2026 Melville B. Nimmer Memorial Lecture
If you would like to attend virtually, please use the livestream link below:
https://uclalaw.hosted.panopto.com/Panopto/Pages/Viewer.aspx?id=f5e5b601-bf86-4a72-a362-b3fb000a70dc
This year’s Melville B. Nimmer Memorial Lecture will feature a keynote address by Erwin Chemerinsky, Dean and Jesse H. Choper Distinguished Professor of Law at the University of California, Berkeley School of Law.
Event Details
- Date: Wednesday, March 18, 2026
- Lecture: 6:00–7:30 p.m. PT
- Reception: 7:30–8:30 p.m., immediately following in Shapiro Courtyard
- Location: UCLA School of Law (Room 1430) & Livestream
When is the government’s burdening of the exercise of a right sufficient to be deemed an infringement?
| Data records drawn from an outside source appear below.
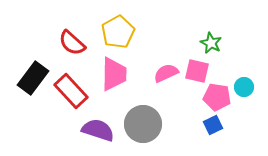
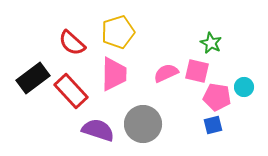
yellow pentagon: rotated 12 degrees clockwise
black rectangle: rotated 16 degrees clockwise
blue square: rotated 12 degrees clockwise
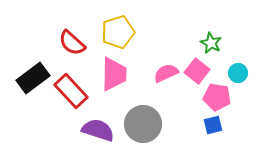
pink square: rotated 25 degrees clockwise
cyan circle: moved 6 px left, 14 px up
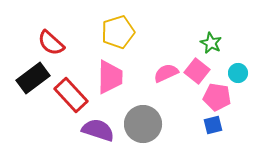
red semicircle: moved 21 px left
pink trapezoid: moved 4 px left, 3 px down
red rectangle: moved 4 px down
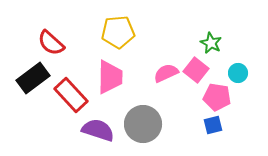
yellow pentagon: rotated 12 degrees clockwise
pink square: moved 1 px left, 1 px up
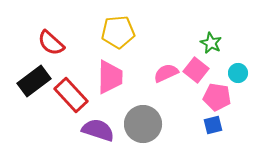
black rectangle: moved 1 px right, 3 px down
This issue arises frequently in First Amendment cases and indeed throughout constitutional law. But the Supreme Court has never articulated a test for determining this. One of its frequent approaches, especially in First Amendment speech and religion cases, is to draw a distinction between incidental and non-incidental effects. But this usually appears just as a conclusion, generally with decisive consequences, not as a method of analysis. Constitutional analysis, and the protection of speech and religion in particular, would be improved by developing a better approach for determining when the burdening of a right should be deemed an infringement.